March 23, 2012

Michelangelo

Michelangelo

GSTAAD—It’s beginning to look a lot like Christmas: nonstop snowfall, an empty main street, and the closing of the Palace hotel as well as the Eagle club. (I give the traditional closing-day speech at the club, and my oration this year was deemed politically incorrect.)

The older I get the more I like it off-season. The toadies and parasites of the truly rich have followed their masters to places such as St. Barts or the Bahamas. Tarts, pimps, art dealers, jewelry salesmen, real-estate sharks—you name them, we have them.

During the season, that is. New money needs new art, and there’s a lot of the former around during the busy season. One disgusting little man infiltrated my backgammon game and passed his catalogue around. It’s a sad day when a man can’t even relax over backgammon without a Japanese-made Modigliani being shoved in his face. There are also some magnificent unsigned Picassos and some extremely rare ones spelled with one ‘s.’ The Saudi who built a chalet and had his family tree carved on the outside applied for the Eagle and I put my foot down. “But you don’t know him,” said the charming female secretary at the door. “He’s very nice.”
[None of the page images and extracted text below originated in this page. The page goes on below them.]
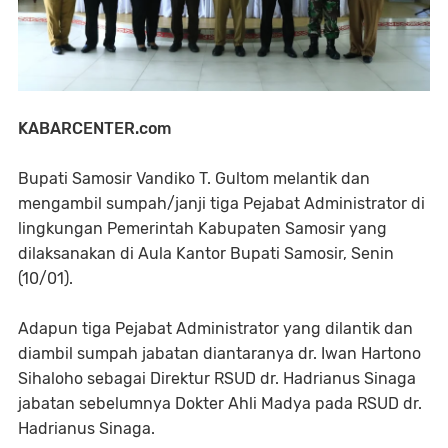
KABARCENTER.com
Bupati Samosir Vandiko T. Gultom melantik dan
mengambil sumpah/janji tiga Pejabat Administrator di
lingkungan Pemerintah Kabupaten Samosir yang
dilaksanakan di Aula Kantor Bupati Samosir, Senin
(10/01).
Adapun tiga Pejabat Administrator yang dilantik dan
diambil sumpah jabatan diantaranya dr. Iwan Hartono
Sihaloho sebagai Direktur RSUD dr. Hadrianus Sinaga
jabatan sebelumnya Dokter Ahli Madya pada RSUD dr.
Hadrianus Sinaga.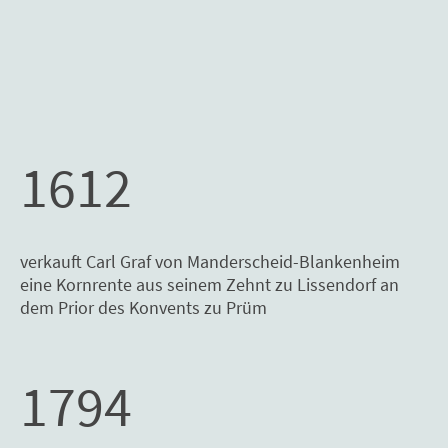
1612
verkauft Carl Graf von Manderscheid-Blankenheim
eine Kornrente aus seinem Zehnt zu Lissendorf an
dem Prior des Konvents zu Prüm
1794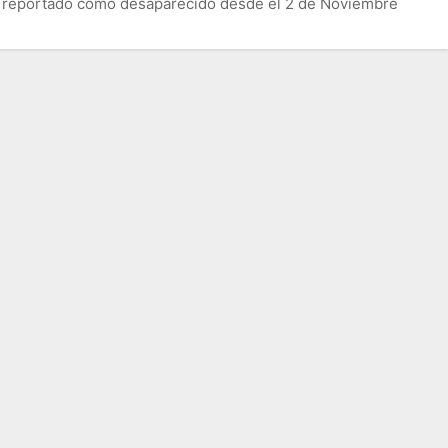
ado reportado como desaparecido desde el 2 de Noviembre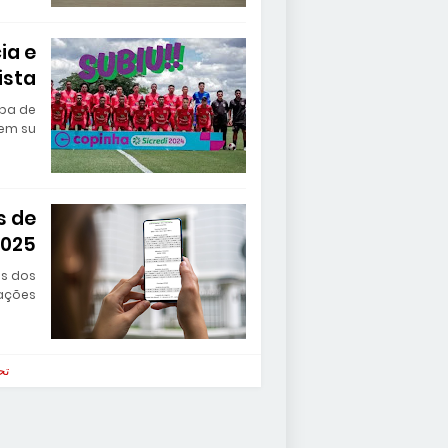
ia e
ista
aba de
em su…
s de
2025
as dos
ações…
تح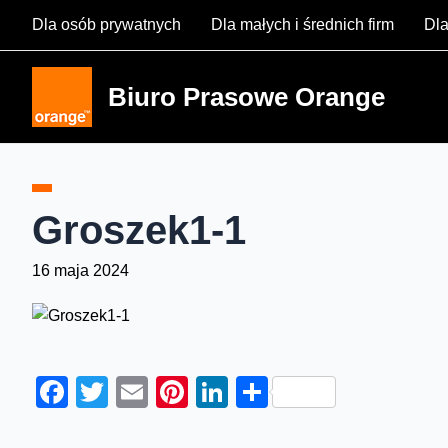
Skip
Dla osób prywatnych
Dla małych i średnich firm
Dla
to
content
Biuro Prasowe Orange
Groszek1-1
16 maja 2024
Facebook
Twitter
Email
Pinterest
LinkedIn
Share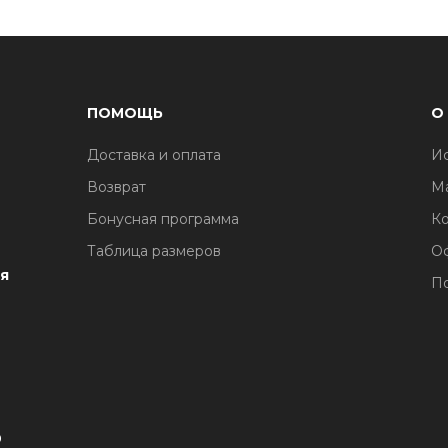
ПОМОЩЬ
О
Доставка и оплата
И
1
Возврат
М
Бонусная программа
Ко
Таблица размеров
О
я
По
1
0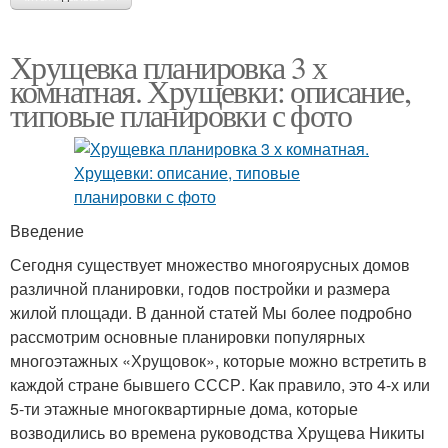
Хрущевка планировка 3 х
комнатная. Хрущевки: описание,
типовые планировки с фото
Введение
Сегодня существует множество многоярусных домов
различной планировки, годов постройки и размера
жилой площади. В данной статей Мы более подробно
рассмотрим основные планировки популярных
многоэтажных «Хрущовок», которые можно встретить в
каждой стране бывшего СССР. Как правило, это 4-х или
5-ти этажные многоквартирные дома, которые
возводились во времена руководства Хрущева Никиты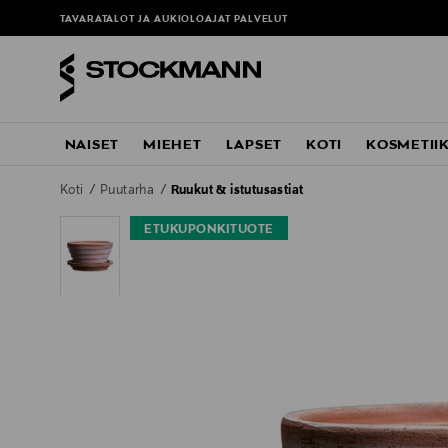
TAVARATALOT JA AUKIOLOAJAT
PALVELUT
NAISET
MIEHET
LAPSET
KOTI
KOSMETII
Koti
Puutarha
Ruukut & istutusastiat
ETUKUPONKITUOTE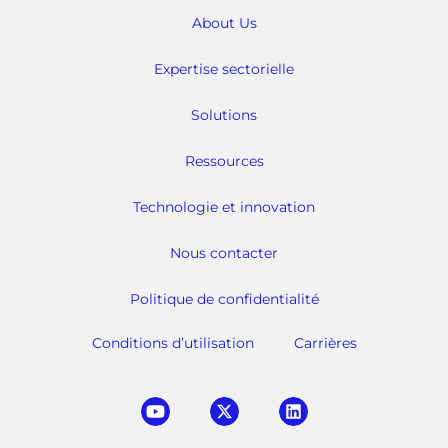
About Us
Expertise sectorielle
Solutions
Ressources
Technologie et innovation
Nous contacter
Politique de confidentialité
Conditions d’utilisation
Carrières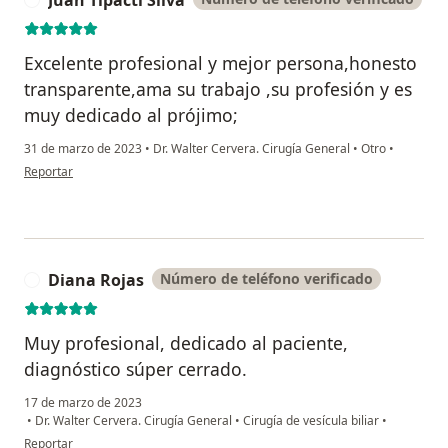
Juan Tipacti Silva
Excelente profesional y mejor persona,honesto
transparente,ama su trabajo ,su profesión y es
muy dedicado al prójimo;
31 de marzo de 2023
•
Dr. Walter Cervera. Cirugía General
•
Otro
•
en opinión del usuario Juan Tipacti Silva
Reportar
Diana Rojas
Número de teléfono verificado
D
Muy profesional, dedicado al paciente,
diagnóstico súper cerrado.
17 de marzo de 2023
•
Dr. Walter Cervera. Cirugía General
•
Cirugía de vesícula biliar
•
en opinión del usuario Diana Rojas
Reportar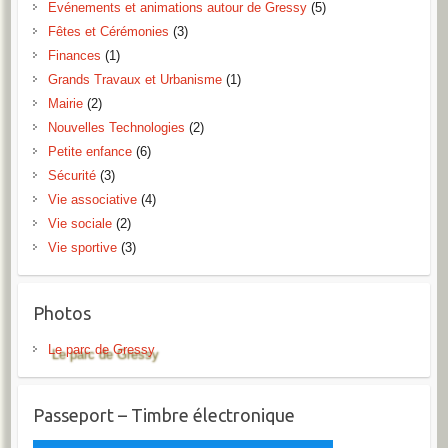
Evénements et animations autour de Gressy
(5)
Fêtes et Cérémonies
(3)
Finances
(1)
Grands Travaux et Urbanisme
(1)
Mairie
(2)
Nouvelles Technologies
(2)
Petite enfance
(6)
Sécurité
(3)
Vie associative
(4)
Vie sociale
(2)
Vie sportive
(3)
Photos
Le parc de Gressy
Passeport – Timbre électronique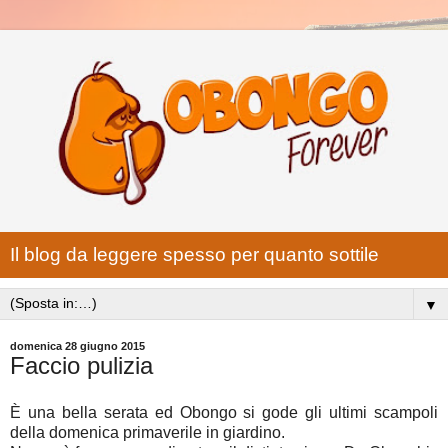
Il blog da leggere spesso per quanto sottile
▼
domenica 28 giugno 2015
Faccio pulizia
È una bella serata ed Obongo si gode gli ultimi scampoli
della domenica primaverile in giardino.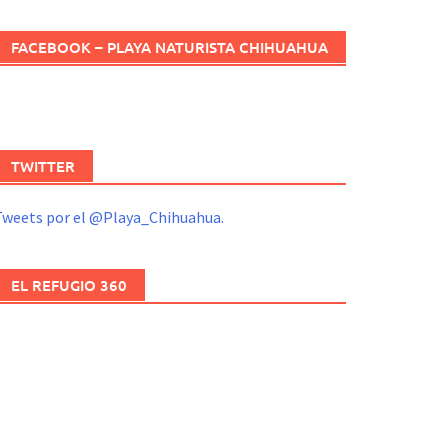
FACEBOOK – PLAYA NATURISTA CHIHUAHUA
TWITTER
Tweets por el @Playa_Chihuahua.
EL REFUGIO 360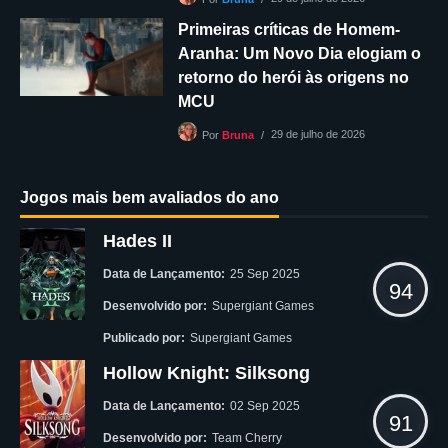
Primeiras críticas de Homem-
Aranha: Um Novo Dia elogiam o
retorno do herói às origens no
MCU
29 de julho de 2026
Por
Bruna
Jogos mais bem avaliados do ano
Hades II
Data de Lançamento:
25 Sep 2025
94
Desenvolvido por:
Supergiant Games
Publicado por:
Supergiant Games
Hollow Knight: Silksong
Data de Lançamento:
02 Sep 2025
91
Desenvolvido por:
Team Cherry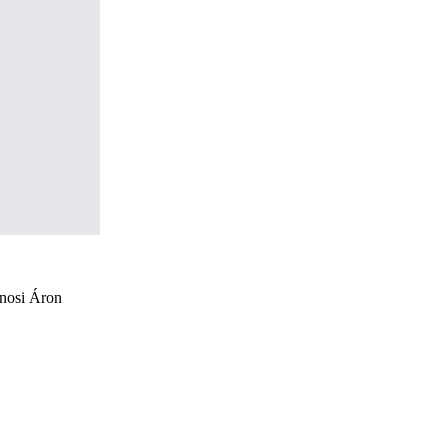
ánosi Áron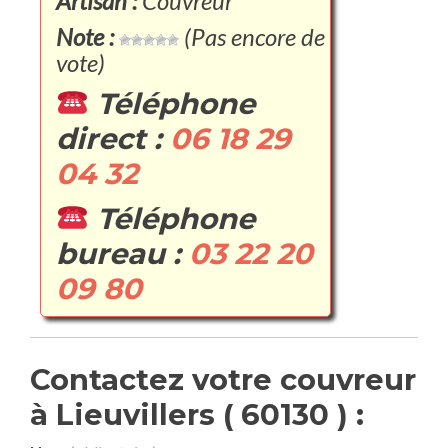
Artisan :
Couvreur
Note :
(Pas encore de
vote)
Téléphone
direct :
06 18 29
04 32
Téléphone
bureau :
03 22 20
09 80
Contactez votre couvreur
à Lieuvillers ( 60130 ) :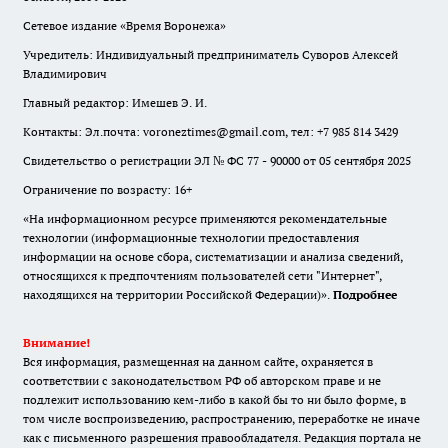
Сетевое издание «Время Воронежа»
Учредитель: Индивидуальный предприниматель Суворов Алексей
Владимирович
Главный редактор: Имешев Э. И.
Контакты: Эл.почта: voroneztimes@gmail.com, тел: +7 985 814 3429
Свидетельство о регистрации ЭЛ № ФС 77 - 90000 от 05 сентября 2025
Ограничение по возрасту: 16+
«На информационном ресурсе применяются рекомендательные
технологии (информационные технологии предоставления
информации на основе сбора, систематизации и анализа сведений,
относящихся к предпочтениям пользователей сети "Интернет",
находящихся на территории Российской Федерации)».
Подробнее
Внимание!
Вся информация, размещенная на данном сайте, охраняется в
соответствии с законодательством РФ об авторском праве и не
подлежит использованию кем-либо в какой бы то ни было форме, в
том числе воспроизведению, распространению, переработке не иначе
как с письменного разрешения правообладателя. Редакция портала не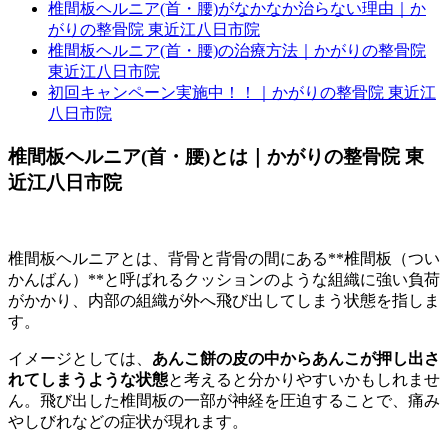
椎間板ヘルニア(首・腰)がなかなか治らない理由｜か
がりの整骨院 東近江八日市院
椎間板ヘルニア(首・腰)の治療方法｜かがりの整骨院
東近江八日市院
初回キャンペーン実施中！！｜かがりの整骨院 東近江
八日市院
椎間板ヘルニア(首・腰)とは｜かがりの整骨院 東
近江八日市院
椎間板ヘルニアとは、背骨と背骨の間にある**椎間板（つい
かんばん）**と呼ばれるクッションのような組織に強い負荷
がかかり、内部の組織が外へ飛び出してしまう状態を指しま
す。
イメージとしては、
あんこ餅の皮の中からあんこが押し出さ
れてしまうような状態
と考えると分かりやすいかもしれませ
ん。飛び出した椎間板の一部が神経を圧迫することで、痛み
やしびれなどの症状が現れます。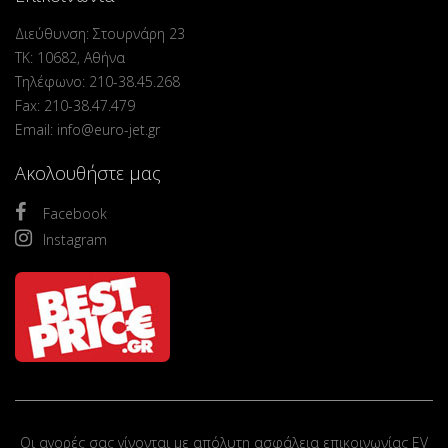
Διεύθυνση: Στουρνάρη 23
ΤΚ: 10682, Αθήνα
Τηλέφωνο: 210-38.45.268
Fax: 210-38.47.479
Email: info@euro-jet.gr
Ακολουθήστε μας
Facebook
Instagram
Οι αγορές σας γίνονται με απόλυτη ασφάλεια επικοινωνίας EV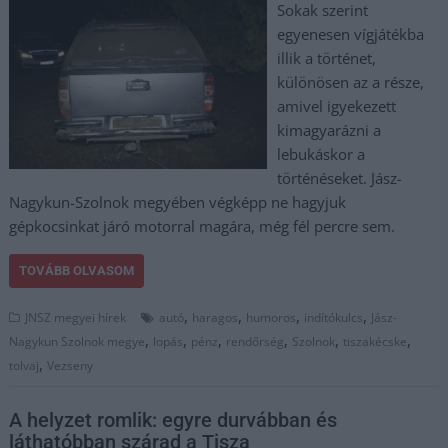
Sokak szerint
egyenesen vígjátékba
illik a történet,
különösen az a része,
amivel igyekezett
kimagyarázni a
lebukáskor a
történéseket. Jász-
Nagykun-Szolnok megyében végképp ne hagyjuk
gépkocsinkat járó motorral magára, még fél percre sem.
TOVÁBB OLVASOM
,
,
,
,
JNSZ megyei hírek
autó
haragos
humoros
indítókulcs
Jász-
,
,
,
,
,
,
Nagykun Szolnok megye
lopás
pénz
rendőrség
Szolnok
tiszakécske
,
tolvaj
Vezseny
A helyzet romlik: egyre durvábban és
láthatóbban szárad a Tisza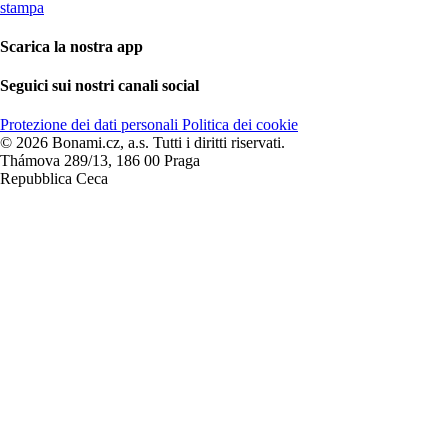
stampa
Scarica la nostra app
Seguici sui nostri canali social
Protezione dei dati personali
Politica dei cookie
© 2026 Bonami.cz, a.s. Tutti i diritti riservati.
Thámova 289/13, 186 00 Praga
Repubblica Ceca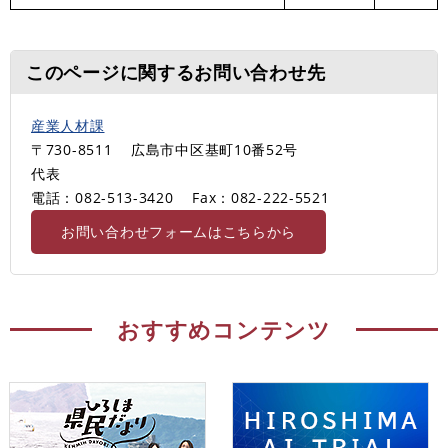
このページに関するお問い合わせ先
産業人材課
〒730-8511
広島市中区基町10番52号
代表
電話：082-513-3420
Fax：082-222-5521
お問い合わせフォームはこちらから
おすすめコンテンツ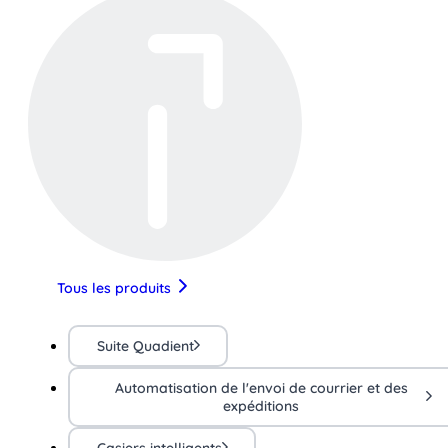
Tous les produits
Suite Quadient
Automatisation de l'envoi de courrier et des
expéditions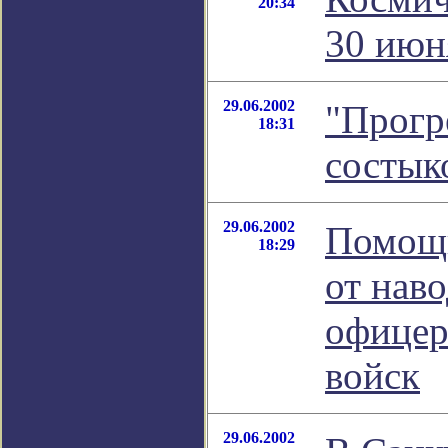
20:34
30 июн
29.06.2002
"Прогр
18:31
состык
29.06.2002
Помощ
18:29
от нав
офицер
войск
29.06.2002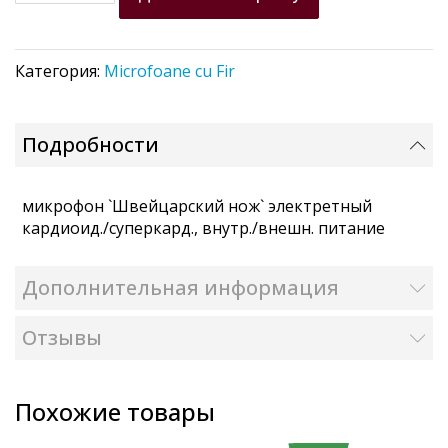
Категория:
Microfoane cu Fir
Подробности
микрофон `Швейцарский нож` электретный
кардиоид./суперкард., внутр./внешн. питание
Дополнительная информация
Отзывы
Похожие товары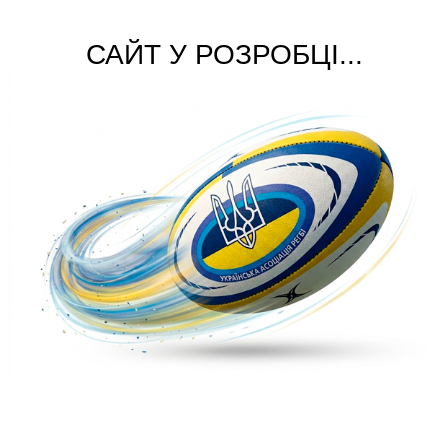
САЙТ У РОЗРОБЦІ...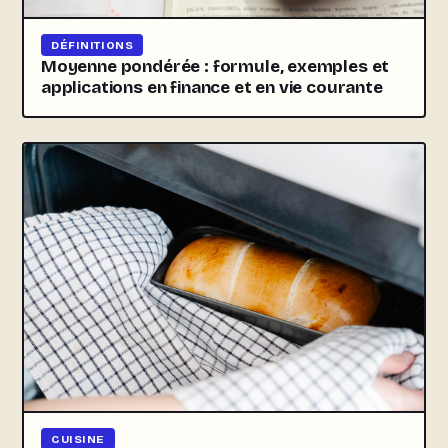
DÉFINITIONS
Moyenne pondérée : formule, exemples et
applications en finance et en vie courante
CUISINE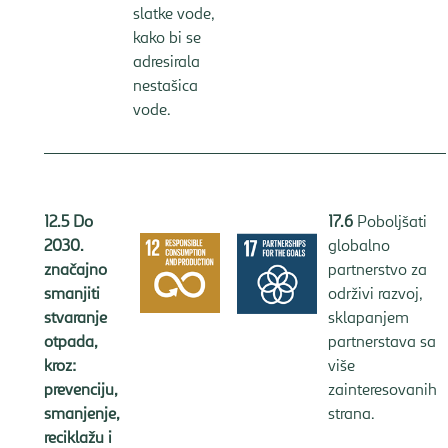
slatke vode,
kako bi se
adresirala
nestašica
vode.
12.5
Do
17.6
Poboljšati
2030.
globalno
značajno
partnerstvo za
smanjiti
održivi razvoj,
stvaranje
sklapanjem
otpada,
partnerstava sa
kroz:
više
prevenciju,
zainteresovanih
smanjenje,
strana.
reciklažu i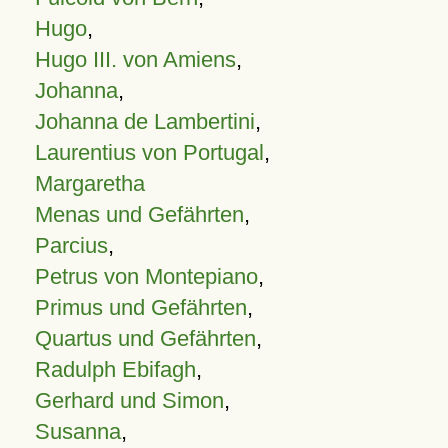
Hugo
,
Hugo III. von Amiens
,
Johanna
,
Johanna de Lambertini
,
Laurentius von Portugal
,
Margaretha
Menas und Gefährten
,
Parcius
,
Petrus von Montepiano
,
Primus und Gefährten
,
Quartus und Gefährten
,
Radulph Ebifagh
,
Gerhard und Simon
,
Susanna
,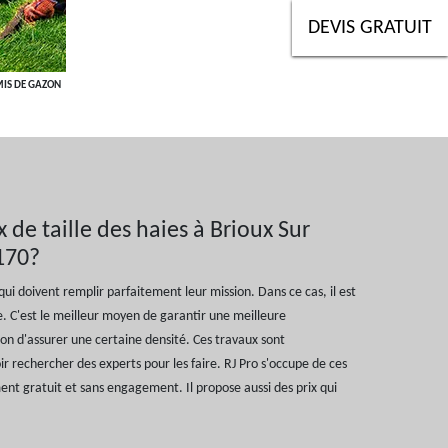
DEVIS GRATUIT
MIS DE GAZON
x de taille des haies à Brioux Sur
170?
qui doivent remplir parfaitement leur mission. Dans ce cas, il est
lle. C'est le meilleur moyen de garantir une meilleure
asion d'assurer une certaine densité. Ces travaux sont
lloir rechercher des experts pour les faire. RJ Pro s'occupe de ces
ment gratuit et sans engagement. Il propose aussi des prix qui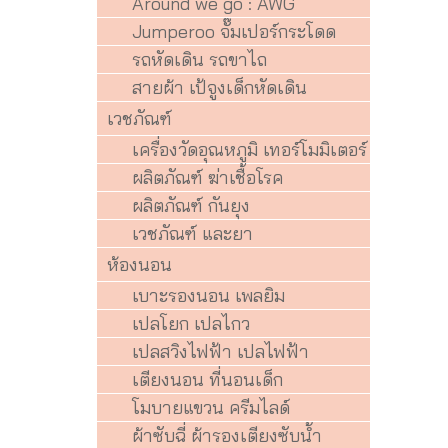
Around we go : AWG
Jumperoo จั๊มเปอร์กระโดด
รถหัดเดิน รถขาไถ
สายผ้า เป้จูงเด็กหัดเดิน
เวชภัณฑ์
เครื่องวัดอุณหภูมิ เทอร์โมมิเตอร์
ผลิตภัณฑ์ ฆ่าเชื้อโรค
ผลิตภัณฑ์ กันยุง
เวชภัณฑ์ และยา
ห้องนอน
เบาะรองนอน เพลยิม
เปลโยก เปลไกว
เปลสวิงไฟฟ้า เปลไฟฟ้า
เตียงนอน ที่นอนเด็ก
โมบายแขวน ครีมไลด์
ผ้าซับฉี่ ผ้ารองเตียงซับน้ำ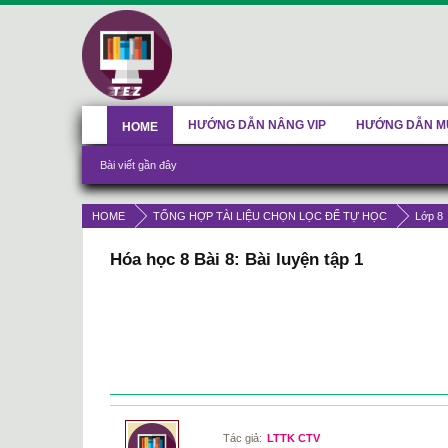
HƯỚNG DẪN NÂNG VIP
HƯỚNG DẪN M
HOME
Bài viết gần đây
HOME
TỔNG HỢP TÀI LIỆU CHỌN LỌC ĐỂ TỰ HỌC
Lớp 8
Hóa học 8 Bài 8: Bài luyện tập 1
Tác giả:
LTTK CTV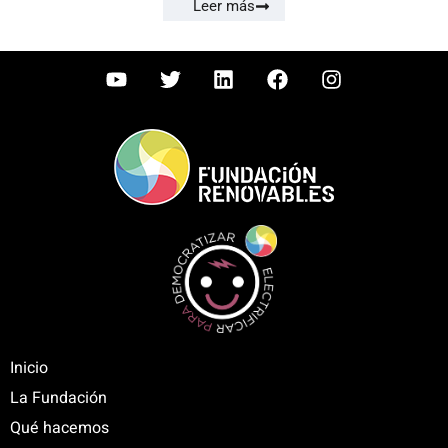
Leer más
Inicio
La Fundación
Qué hacemos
I told her that was the whole point. I don’t wish to know him and if you do let him come in on a season pass, I insist he wears Western clothes. “If this gets out,” said the charming secretary, “they’ll be after you, trust me.” I told her not to worry—I would include it in my column so there will be no mix-up.

“What is amazing is how scared people are to discriminate.”

What is amazing is how scared people are to discriminate. A club’s whole purpose is to include people who like each other and exclude those they don’t like. I like people who have good manners, who are sporty, and who can tell the difference between a de Staël and a fraud such as Lucian Freud.

Speaking of Freud, that fat old queen John Richardson put out some story about Freud tripping me in some restaurant, but it’s simply not true. I get foot-swept nonstop in judo, so an old fraud like Freud is hardly the type to trip me and make me fall (when he was alive and kicking, I mean).

But it’s a fun story: Good guy Freud makes bad guy Taki fall down. Lucian Freud is called great by art dealers, critics, and hacks who don’t know any better. A true great, Paul Johnson, once explained to me how Freud disguised his artistic flaws by pouring the paint onto ugly and contorted female nudes and even uglier male pachyderms. Mainly Freud was a minor artist who has been elevated to the pantheon of the greats because people can make lotsa moolah from his terrible, terrible art. Thus spake the great art critic Taki.